Every line below that holds "ダイハツ" must be copied.
AVAILABLE RECORDS Block Start
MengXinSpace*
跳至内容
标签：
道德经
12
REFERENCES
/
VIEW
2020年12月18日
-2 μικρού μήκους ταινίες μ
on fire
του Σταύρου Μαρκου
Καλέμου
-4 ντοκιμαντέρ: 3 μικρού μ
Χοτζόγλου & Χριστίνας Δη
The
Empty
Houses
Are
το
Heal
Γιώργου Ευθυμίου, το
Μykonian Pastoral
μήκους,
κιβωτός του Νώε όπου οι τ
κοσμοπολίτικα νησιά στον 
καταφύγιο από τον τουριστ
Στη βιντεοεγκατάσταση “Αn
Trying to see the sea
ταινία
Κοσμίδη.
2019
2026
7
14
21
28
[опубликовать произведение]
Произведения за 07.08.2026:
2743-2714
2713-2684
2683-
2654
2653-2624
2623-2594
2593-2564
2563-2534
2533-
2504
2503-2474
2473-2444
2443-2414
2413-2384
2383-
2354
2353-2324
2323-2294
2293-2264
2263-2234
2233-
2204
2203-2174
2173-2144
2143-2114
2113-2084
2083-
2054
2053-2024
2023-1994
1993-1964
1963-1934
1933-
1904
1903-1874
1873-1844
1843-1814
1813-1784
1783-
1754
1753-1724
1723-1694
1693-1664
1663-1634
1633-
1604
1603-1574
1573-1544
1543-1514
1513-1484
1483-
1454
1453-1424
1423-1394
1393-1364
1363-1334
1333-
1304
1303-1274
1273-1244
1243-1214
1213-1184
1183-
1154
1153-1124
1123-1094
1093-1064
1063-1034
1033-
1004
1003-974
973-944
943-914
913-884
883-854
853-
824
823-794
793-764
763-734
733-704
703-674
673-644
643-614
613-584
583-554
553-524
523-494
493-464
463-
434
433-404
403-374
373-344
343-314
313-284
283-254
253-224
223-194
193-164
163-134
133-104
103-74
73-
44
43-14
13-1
AVAILABLE RECORDS Block End
AVAILABLE RECORDS Block Start
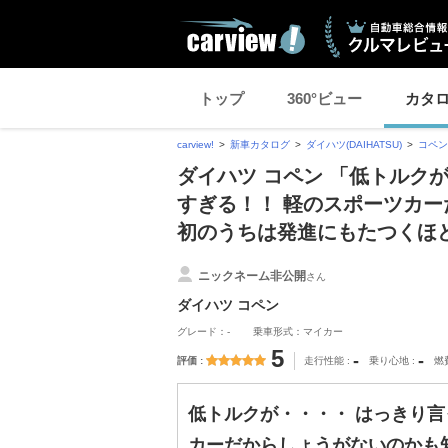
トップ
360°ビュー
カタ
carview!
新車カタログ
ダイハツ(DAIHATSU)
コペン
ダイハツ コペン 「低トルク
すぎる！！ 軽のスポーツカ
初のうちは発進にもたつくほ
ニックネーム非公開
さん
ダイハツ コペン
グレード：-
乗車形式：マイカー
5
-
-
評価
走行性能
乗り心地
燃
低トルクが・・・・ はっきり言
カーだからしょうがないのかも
AVAILABLE RECORDS Block End
SOLUTION TO THIS PROBLEM:
ダイハツ(DAIHATSU)
ダイハツ コペン 「低トルク
ダイハツ コペン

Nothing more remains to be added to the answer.